BFD Minutes
IETF 102 - Montreal
Wednesday July 18th, 15:20-17:50
Chairs: Jeffrey Haas, Reshad Rahman

Meetecho: https://play.conf.meetecho.com/Playout/?session=IETF102-BFD-20180718-1520
          https://www.youtube.com/watch?v=TsEjkh3s3MY

6m10s in recording
[Note well] 6m25s in recording

[Agenda] 6m35s in recording

[Chairs Slides (Jeff and Reshad)] 7m00 in recording
BFD YANG and BFD multipoint docs in IESG LC.
WG LC for 3 authentication drafts.

BFD authentication drafts: 8m15s
    Greg Mirsky: periodic use of authentication.  Once session is Up, if authentication validation fails, what happens then? If we have one authenticated packet followed by several non-authenticated packets, RFC5880 says BFDs session is still up.  If auth fails, we should do something?
    Mahesh Jethanandani: view optimized authentication as not changing the BFD protocol any way.  One packet in an up state is marked for authentication but fails auth. Protocol says it has to not received its detection multiplier, only then will the session be marked down.  If one packet fails, but other passes, session stays up.
    Greg Mirsky: I agree per existing specs, that's what supposed to happen.  But then why do the periodic authenticated if there’s no impact on state of session when an auth packet fails validation?
    Mahesh Jethanandani: if the auth failed, then why? The periodic authentication was added a bit late in the document's life again MITM attacks.
    Greg Mirsky: Authentication is to protect the BFD session but we don’t take any actions when a BFD authenticated packet fails validation. Feel there is a gap in the logic of the proposal. I see 2 options 1) periodic doesn't really help, let's remove it. 2) If auth fails (periodic mode) in Up state then we should view this as session down.
    Jeff Haas: one possibility is to send detect multiplier number of consecutive authenticated packets, then the session will go down if authentication packets fail validation.
    Greg Mirsky: does that require use of P/F procedure?
    Jeff Haas: P/F is not needed, we send consecutive authenticated packets
    Mahesh Jethanandani: we can make that change.
    Reshad Rahman: is there a need to do the same for state change?
    Mahesh Jethanandani: every state change packet has to be authenticated.
    Jeff Haas: for pedantic reasons, when making the state change we should do the same. On P/F sequence we should do    this for the new multiplier if it’s longer. We’ll take this back to the mailing list.

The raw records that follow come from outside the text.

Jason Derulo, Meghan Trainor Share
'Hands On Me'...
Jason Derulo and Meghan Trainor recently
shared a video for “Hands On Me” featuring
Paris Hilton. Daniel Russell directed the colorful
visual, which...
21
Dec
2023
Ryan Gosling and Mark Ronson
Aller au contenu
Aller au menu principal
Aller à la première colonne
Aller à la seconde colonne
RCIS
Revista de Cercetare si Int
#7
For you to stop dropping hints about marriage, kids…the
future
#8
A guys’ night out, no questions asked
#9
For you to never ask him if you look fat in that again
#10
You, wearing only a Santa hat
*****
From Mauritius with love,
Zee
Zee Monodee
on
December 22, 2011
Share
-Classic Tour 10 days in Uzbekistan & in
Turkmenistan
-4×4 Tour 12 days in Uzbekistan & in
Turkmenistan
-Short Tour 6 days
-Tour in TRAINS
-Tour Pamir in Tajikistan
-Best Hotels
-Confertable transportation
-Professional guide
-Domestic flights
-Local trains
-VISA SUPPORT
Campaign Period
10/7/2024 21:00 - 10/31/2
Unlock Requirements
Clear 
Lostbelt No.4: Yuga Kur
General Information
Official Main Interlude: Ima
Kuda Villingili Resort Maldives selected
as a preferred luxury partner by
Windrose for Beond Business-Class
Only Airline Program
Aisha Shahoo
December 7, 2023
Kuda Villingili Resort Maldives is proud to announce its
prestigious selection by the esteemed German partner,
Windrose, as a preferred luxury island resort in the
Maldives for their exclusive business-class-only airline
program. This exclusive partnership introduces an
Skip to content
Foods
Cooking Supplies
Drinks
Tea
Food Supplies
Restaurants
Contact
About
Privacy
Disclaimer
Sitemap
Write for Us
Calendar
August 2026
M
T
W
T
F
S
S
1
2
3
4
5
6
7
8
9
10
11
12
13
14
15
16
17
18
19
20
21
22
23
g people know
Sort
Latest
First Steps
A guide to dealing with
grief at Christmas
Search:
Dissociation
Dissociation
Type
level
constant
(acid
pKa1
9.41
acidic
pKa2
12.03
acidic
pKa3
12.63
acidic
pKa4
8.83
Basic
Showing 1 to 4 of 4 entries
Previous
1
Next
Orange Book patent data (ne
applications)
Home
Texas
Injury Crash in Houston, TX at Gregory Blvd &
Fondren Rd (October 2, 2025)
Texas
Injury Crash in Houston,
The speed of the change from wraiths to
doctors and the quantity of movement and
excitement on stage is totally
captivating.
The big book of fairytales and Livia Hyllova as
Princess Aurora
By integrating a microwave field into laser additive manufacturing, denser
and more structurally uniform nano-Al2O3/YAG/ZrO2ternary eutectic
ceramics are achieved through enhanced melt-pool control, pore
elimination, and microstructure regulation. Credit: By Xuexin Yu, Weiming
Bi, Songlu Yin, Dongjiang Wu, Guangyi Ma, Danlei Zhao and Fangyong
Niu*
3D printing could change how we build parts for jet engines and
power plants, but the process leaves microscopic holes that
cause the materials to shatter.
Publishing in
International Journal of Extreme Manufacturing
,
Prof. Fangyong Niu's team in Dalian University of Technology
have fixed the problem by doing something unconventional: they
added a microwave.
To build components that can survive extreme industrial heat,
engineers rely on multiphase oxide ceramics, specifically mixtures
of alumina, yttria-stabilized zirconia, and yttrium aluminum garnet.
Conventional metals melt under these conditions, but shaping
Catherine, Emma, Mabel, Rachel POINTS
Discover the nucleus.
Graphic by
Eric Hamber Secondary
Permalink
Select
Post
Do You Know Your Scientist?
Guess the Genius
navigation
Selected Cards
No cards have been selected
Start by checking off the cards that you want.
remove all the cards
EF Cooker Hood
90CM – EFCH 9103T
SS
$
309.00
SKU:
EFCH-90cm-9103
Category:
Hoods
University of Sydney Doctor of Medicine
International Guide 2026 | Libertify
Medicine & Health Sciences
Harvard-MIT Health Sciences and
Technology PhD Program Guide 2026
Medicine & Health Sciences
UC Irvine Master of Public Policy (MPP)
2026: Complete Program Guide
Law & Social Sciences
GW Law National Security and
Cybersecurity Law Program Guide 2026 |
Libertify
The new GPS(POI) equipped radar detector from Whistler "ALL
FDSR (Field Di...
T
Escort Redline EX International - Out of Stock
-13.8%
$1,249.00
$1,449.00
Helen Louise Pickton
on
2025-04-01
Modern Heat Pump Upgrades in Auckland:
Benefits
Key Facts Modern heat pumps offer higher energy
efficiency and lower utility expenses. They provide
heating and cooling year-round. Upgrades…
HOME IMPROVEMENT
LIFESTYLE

BFD VXLAN was adopted recently. We were waiting for implementations, we have 2. Cisco has published IPR against this draft (standard Cisco IPR). We will do WG LC shortly on this document and get NVO3 WG to pay attention to this document.

BFD unsolicited. Some implementations support this already.
    Jeff Tantsura: YANG model change needed?
    Jeff Haas: yes. Enke, still looking for this to go through adoption?
    Enke Chen: yes, motivation for route servers. Multiple options there.  This is the simplest one which some people don’t realize is easy to implement. This could be against the base spec or we do informational draft. One application is static route and the other is route server.
    Reshad Rahman: regarding YANG model, no decisions on what is needed - full bis, or YANG model extensions in the draft.
    Enke Chen: we just need a configuration knob.
    Naiming Shen: are there prior examples of YANG for feature extensions to existing protocols?
    Reshad Rahman: don't think so but I can’t ask and there are enough experts to help you out.
    Enke Chen: is the BFD YANG complete?
    Reshad Rahman: yes it’s in IESG
    Enke Chen: not clear where to make the YANG change since the unsolicited draft is informational
    Jeff Haas: then we need to change status of the document (can’t be informational)

5884-bis. Jeff Haas has contacted the original authors and they’re willing to help.  Minor clarification for LSP-Ping bootstrapping mechanism.

Jabber: Greg Mirsky supports BFD VXLAN WG last call.  Will respond to comments.

Adoption call for BFD mpls demand (draft-mirsky—bfd-mpls-demand)
    Jeff Haas: this is core mechanism for BFD, there seems to be an IPR, hope Greg can clarify?
    Greg Mirsky: I’ll get to IPR disclosure. Multipoint BFD uses demand mode for IP. Proposal for demand mode for MPLS (RFC5884).
    Jeff Haas: I don’t think this addresses my comments about IPR, will take it to mailing list

Jeff Haas: documents to watch elsewhere
Greg Mirsky: p2mp VRRP use case, RTG WG chairs decided that results are inconclusive because of low response. I’d encourage people to read the draft and post their thoughts on RTG WG alias.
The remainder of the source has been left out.